Fading Coder

One Final Commit for the Last Sprint

Home > Tech > Content

MySQL Data Migration Techniques in Version 8.0.25

Tech May 16 1

This article focuses on logical data migration approaches in MySQL 8.0.25, particularly for small to medium-sized datasets (under 100MB).

Recently, I installed MySQL 8.0.25 64-bit on Windows.

It's evident that Oracle hasn't invested as much in MySQL as they have in their flagship Oracle database, which has nearly 40 years of development. MySQL has only seen significant growth in the past decade.

Oracle offers excellent tools like impdp and expdp for data migration. While MySQL doesn't have equivalent tools yet, mysqldump has become increasingly sophisticated and might someday match Oracle's offerings.

Using mysqldump with mysqlimport

Previuosly, MySQL was criticized for its limitations in logical data migration, but improvements have been made. For instance, using mysqldump with source or load commands can accelerate the migration/replication process.

The -e or --extended-insert option is particularly useful:

-e, --extended-insert
  Use multiple-row INSERT syntax that include several
  VALUES lists.
  (Defaults to on; use --skip-extended-insert to disable.)

In MySQL 8.0.25, this option is enabled by default (though the exact version when this became the default is uncertain).

This option significantly speeds up data import operations.

However, this isn't the fastest method available.
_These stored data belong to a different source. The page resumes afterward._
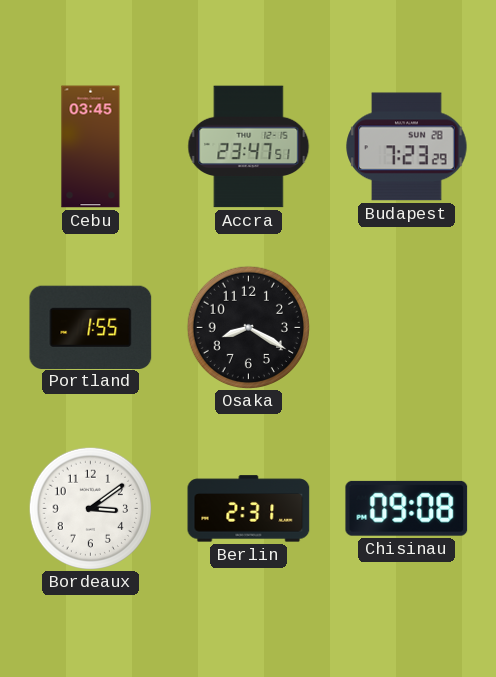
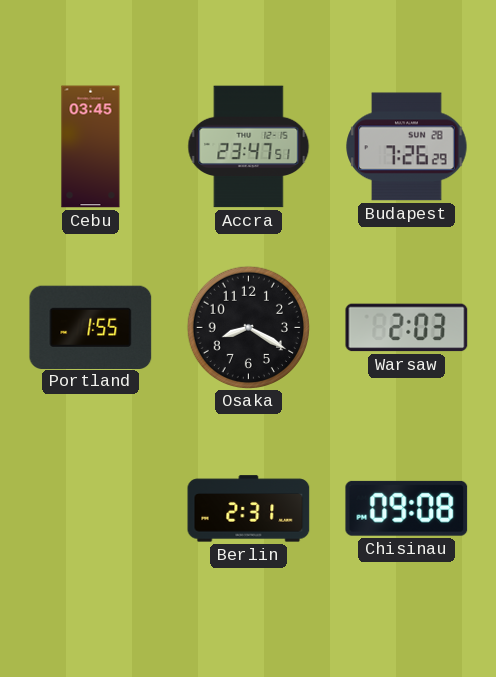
Budapest: 7:23 -> 7:26
Warsaw: none -> 2:03
Bordeaux: 3:09 -> none
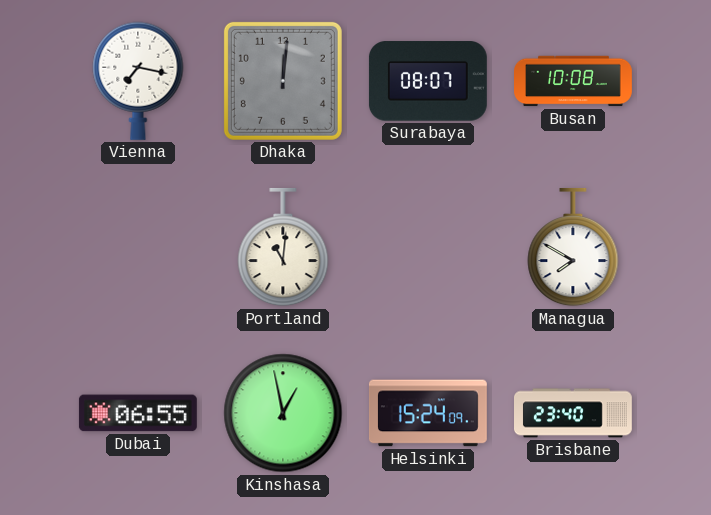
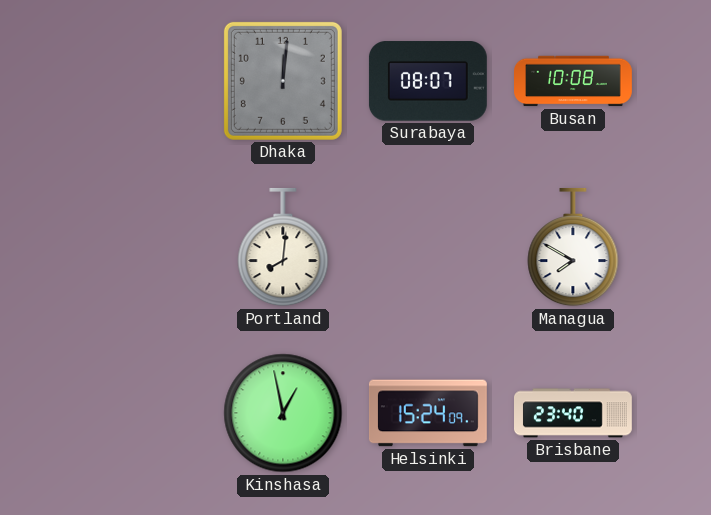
Vienna: 7:17 -> none
Portland: 11:01 -> 8:01
Dubai: 06:55 -> none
Similar to Oracle's sqlldr, MySQL offers the LOAD DATA command or mysqlimport for faster imports.

The following mysqldump options allow exporting data to text format:

--fields-terminated-by=name
  Fields in the output file are terminated by the given
  string.

--fields-enclosed-by=name
  Fields in the output file are enclosed by the given
  character.

--fields-optionally-enclosed-by=name
  Fields in the output file are optionally enclosed by the
  given character.

--fields-escaped-by=name
  Fields in the output file are escaped by the given
  character.

To import the exported text files, refer to: https://blog.csdn.net/u012815136/article/details/88953289

Or consult the official documentation:

Here's the LOAD DATA command syntax:

LOAD DATA
  [LOW_PRIORITY | CONCURRENT] [LOCAL]
  INFILE 'file_name'
  [REPLACE | IGNORE]
  INTO TABLE tbl_name
  [PARTITION (partition_name [, partition_name] ...)]
  [CHARACTER SET charset_name]
  [{FIELDS | COLUMNS}
    [TERMINATED BY 'string']
    [[OPTIONALLY] ENCLOSED BY 'char']
    [ESCAPED BY 'char']
  ]
  [LINES
    [STARTING BY 'string']
    [TERMINATED BY 'string']
  ]
  [IGNORE number {LINES | ROWS}]
  [(col_name_or_user_var
    [, col_name_or_user_var] ...)]
  [SET col_name={expr | DEFAULT}
    [, col_name={expr | DEFAULT}] ...]

For bulk migration of multiple tables, batch scripting is necessary. If you're familiar with Python, you can write a reusable script and install the Python environment, similar to Java development.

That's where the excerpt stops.